====== DATA TO PROCESS
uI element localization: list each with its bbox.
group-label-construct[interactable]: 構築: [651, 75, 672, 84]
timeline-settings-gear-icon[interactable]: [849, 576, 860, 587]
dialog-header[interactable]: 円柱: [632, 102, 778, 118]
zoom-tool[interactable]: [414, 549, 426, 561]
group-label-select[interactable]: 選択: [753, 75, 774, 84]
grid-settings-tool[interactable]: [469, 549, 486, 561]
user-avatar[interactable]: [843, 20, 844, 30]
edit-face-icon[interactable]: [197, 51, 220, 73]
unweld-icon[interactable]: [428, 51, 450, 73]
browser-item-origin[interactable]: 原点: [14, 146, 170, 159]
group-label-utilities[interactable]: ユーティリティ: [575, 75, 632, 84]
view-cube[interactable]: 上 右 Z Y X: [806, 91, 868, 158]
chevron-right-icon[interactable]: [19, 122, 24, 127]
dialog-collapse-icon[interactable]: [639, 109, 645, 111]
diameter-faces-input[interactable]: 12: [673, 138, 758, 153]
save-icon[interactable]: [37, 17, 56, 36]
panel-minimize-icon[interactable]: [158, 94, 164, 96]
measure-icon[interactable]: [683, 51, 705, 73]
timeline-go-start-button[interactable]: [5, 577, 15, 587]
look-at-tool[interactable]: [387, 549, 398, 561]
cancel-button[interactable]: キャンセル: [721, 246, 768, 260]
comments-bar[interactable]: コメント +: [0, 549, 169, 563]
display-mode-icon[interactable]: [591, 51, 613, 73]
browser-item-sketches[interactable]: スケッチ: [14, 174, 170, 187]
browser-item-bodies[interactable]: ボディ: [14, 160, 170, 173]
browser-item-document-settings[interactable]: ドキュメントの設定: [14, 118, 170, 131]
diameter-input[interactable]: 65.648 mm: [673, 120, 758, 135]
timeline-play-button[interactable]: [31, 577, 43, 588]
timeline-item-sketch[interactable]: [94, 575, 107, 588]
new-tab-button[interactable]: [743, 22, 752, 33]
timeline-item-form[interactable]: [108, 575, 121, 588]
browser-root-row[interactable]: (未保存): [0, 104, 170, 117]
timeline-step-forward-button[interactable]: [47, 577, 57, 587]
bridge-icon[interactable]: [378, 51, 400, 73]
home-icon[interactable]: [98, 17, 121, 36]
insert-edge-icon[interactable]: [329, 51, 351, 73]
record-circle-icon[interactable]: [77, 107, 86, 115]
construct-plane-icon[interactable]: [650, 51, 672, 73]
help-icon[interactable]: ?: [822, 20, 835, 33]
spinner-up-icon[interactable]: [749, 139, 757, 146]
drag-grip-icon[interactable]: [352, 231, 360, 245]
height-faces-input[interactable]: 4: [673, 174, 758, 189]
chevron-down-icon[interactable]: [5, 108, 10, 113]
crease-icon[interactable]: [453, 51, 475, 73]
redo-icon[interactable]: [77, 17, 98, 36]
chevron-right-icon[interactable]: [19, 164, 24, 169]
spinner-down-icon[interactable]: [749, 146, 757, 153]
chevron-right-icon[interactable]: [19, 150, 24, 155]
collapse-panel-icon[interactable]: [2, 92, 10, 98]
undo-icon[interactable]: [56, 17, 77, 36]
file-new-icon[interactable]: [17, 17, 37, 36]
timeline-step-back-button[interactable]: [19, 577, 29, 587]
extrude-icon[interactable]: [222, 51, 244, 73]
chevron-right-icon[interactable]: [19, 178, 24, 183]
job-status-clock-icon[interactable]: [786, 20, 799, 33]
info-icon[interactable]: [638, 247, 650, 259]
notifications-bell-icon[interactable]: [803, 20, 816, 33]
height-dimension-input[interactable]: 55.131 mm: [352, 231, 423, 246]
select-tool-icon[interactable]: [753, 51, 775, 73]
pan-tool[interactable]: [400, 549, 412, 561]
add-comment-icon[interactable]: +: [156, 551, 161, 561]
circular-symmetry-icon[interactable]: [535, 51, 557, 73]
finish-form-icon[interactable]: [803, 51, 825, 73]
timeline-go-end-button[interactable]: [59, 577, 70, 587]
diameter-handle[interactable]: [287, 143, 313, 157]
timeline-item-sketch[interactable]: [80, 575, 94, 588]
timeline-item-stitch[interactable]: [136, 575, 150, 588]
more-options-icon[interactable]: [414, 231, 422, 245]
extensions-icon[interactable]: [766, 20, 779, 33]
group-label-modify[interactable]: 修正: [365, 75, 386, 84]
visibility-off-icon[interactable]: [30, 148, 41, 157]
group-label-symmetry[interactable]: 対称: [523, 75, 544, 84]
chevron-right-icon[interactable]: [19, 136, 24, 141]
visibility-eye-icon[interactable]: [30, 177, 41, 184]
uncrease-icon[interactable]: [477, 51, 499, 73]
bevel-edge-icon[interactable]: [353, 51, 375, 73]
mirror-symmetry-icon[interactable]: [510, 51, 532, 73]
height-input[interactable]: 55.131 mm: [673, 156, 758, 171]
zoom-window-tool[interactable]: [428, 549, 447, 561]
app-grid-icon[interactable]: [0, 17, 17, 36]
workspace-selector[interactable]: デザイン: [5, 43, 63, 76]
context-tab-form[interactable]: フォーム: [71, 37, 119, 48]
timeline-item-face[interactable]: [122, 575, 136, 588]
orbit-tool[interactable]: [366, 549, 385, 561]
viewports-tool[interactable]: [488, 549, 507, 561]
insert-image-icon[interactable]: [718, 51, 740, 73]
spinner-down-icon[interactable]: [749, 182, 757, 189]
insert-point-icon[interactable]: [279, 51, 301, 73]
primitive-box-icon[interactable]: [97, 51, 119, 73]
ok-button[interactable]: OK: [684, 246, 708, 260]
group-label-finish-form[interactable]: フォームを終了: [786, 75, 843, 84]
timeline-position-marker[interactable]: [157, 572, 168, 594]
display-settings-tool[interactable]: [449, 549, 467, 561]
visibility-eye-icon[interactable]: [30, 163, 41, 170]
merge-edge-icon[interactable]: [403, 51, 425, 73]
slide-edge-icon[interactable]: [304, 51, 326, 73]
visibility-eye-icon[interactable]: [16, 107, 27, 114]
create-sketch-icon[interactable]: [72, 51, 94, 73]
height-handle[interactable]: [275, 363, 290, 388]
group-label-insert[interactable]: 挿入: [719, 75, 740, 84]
============
### WORK INSTRUCTIONS
For each line above that holds the string "grid", provide a copy of that line.

### WRITTEN RESPONSE
grid-settings-tool[interactable]: [469, 549, 486, 561]
app-grid-icon[interactable]: [0, 17, 17, 36]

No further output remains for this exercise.